”My mother used to tell me how, as a child in the countryside, she used to find snakeskin in the fields. They were pieces of dried skin that would easily flake off when children touched them. Snakes shed their skin every few months. It becomes harder and harder on the outside, to resist contact with the various surfaces the snake crawls on, and softer and softer on the inside, so that it can mould itself to the snake’s greasy body.
This priming is a very good survival mechanism, from the animal world, from which we can draw inspiration.

What if we humans could change too, more quickly, leaving behind habits that are no longer useful, that are holding us back? I don’t advocate changing values, principles, or integrity. But there are many things we can leave behind.

For example, we know that every moment is unique, whether it’s 1 January, 3 February, 8 March, or any other date. How do we shed the skin of March 11 to take on the skin of March 12, be more present in each moment, enjoy the moment more, care less about what is not essential, and let go of resentment, envy, hatred? Or should we care more about our own goat, not our neighbour’s?


I know, our memory is present and that’s fine, we don’t want to be amnesiac. We want to learn from past events, they are part of who we are, we don’t deny them. But these events can also become a trap. We often live in the past, making all sorts of scenarios about how it could have been, what we should have said, done, how someone offended us, and this eternal rumination prevents us from enjoying the present, keeps us prisoners in a battered, bruised, bleeding skin, a skin we seem to refuse to care for, heal, change.

If we think about it, life’s great sufferings do not necessarily come from the outside, from what others say or do to us. Of course, these aspects are also important, as are our interpretations of external events. It is precisely these interpretations, in fact, that influence our reaction to events, our state.
But perhaps we suffer most when we feel that we are stuck, that we cannot move, that we cannot change anything around us, that we are immobilised in anguish, anxiety, suffering. We end up spending years with the same thoughts, grievances, scenarios about the past.

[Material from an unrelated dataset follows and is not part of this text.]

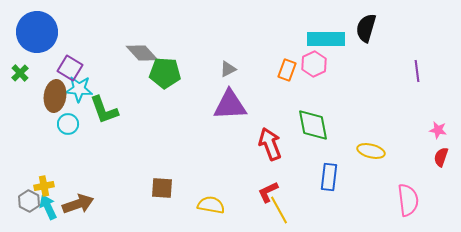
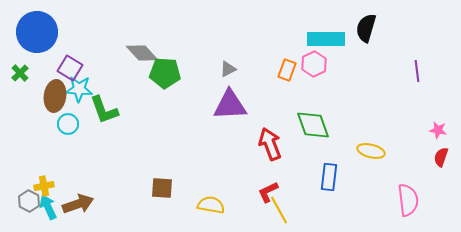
green diamond: rotated 9 degrees counterclockwise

I know it’s easy to say and hard to implement, and yet, I think we can propose a change of mindset. This means letting life flow, letting go of what is holding us back, of prejudices, grievances, hatred, envy, resentment, like the snake sheds its skin.

After all, we might see ourselves as a moving statue, one that we are continually building on. Or as our own work of art, constantly being perfected, always tending towards becoming a masterpiece. We would feel better knowing that we are a work in continuous construction than if we felt like the chess king feels when he is in checkmate.

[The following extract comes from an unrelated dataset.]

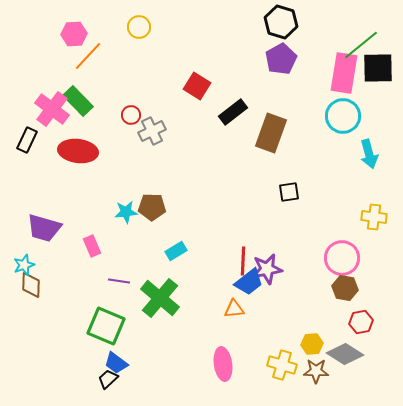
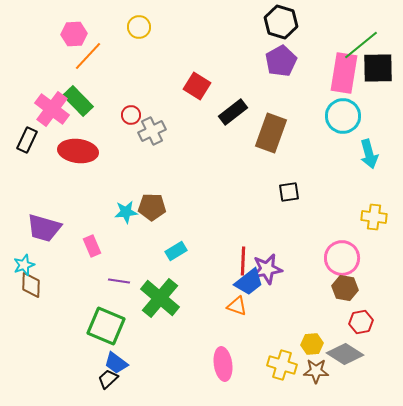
purple pentagon at (281, 59): moved 2 px down
orange triangle at (234, 309): moved 3 px right, 3 px up; rotated 25 degrees clockwise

For example, when we feel sad, anxious, with clouds hanging over our heads, when we seem to have run out of hope, let’s go to the window, open it and let the sun in. Or call a friend, an acquaintance, and ask how they are. This effort to act will help us change our perspective. When we no longer find meaning in our work, getting involved in a social cause, giving of our time and experience helping others, will change our perspective.

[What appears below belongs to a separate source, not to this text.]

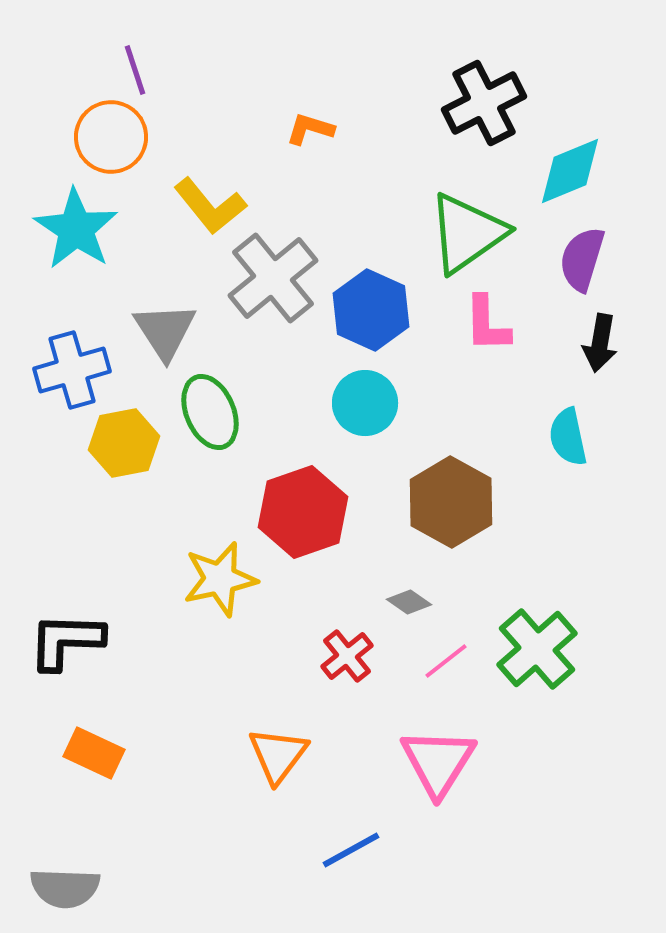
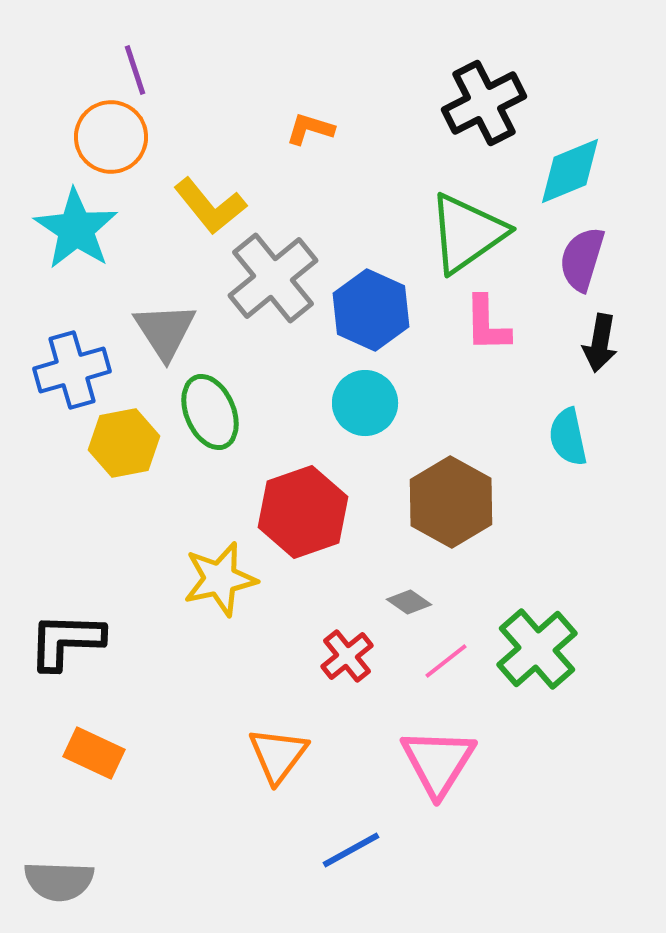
gray semicircle: moved 6 px left, 7 px up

In conclusion, I would like to mention a Sanskrit word: ‘karuna’, which means compassion. The Sanskrit word is very similar to this word that reflects the reality we have been living for two years now: corona.
I propose that for the future, we leave behind the coronavirus, like a skin that we take off, we strip off, and that we imbue ourselves with another breath, that we take on, that we adorn ourselves with another mantle, another ‘snakeskin’, that of the ‘karuna virus’, the virus of companionship, of caring for others. It is something we all need, all the more so after two years of fog, insecurities, anxiety, isolation, loneliness. Compassion turns us towards others, ourselves wrapped in the cloak of involvement, of evolved emotional intelligence, of sophisticated sensitivity!”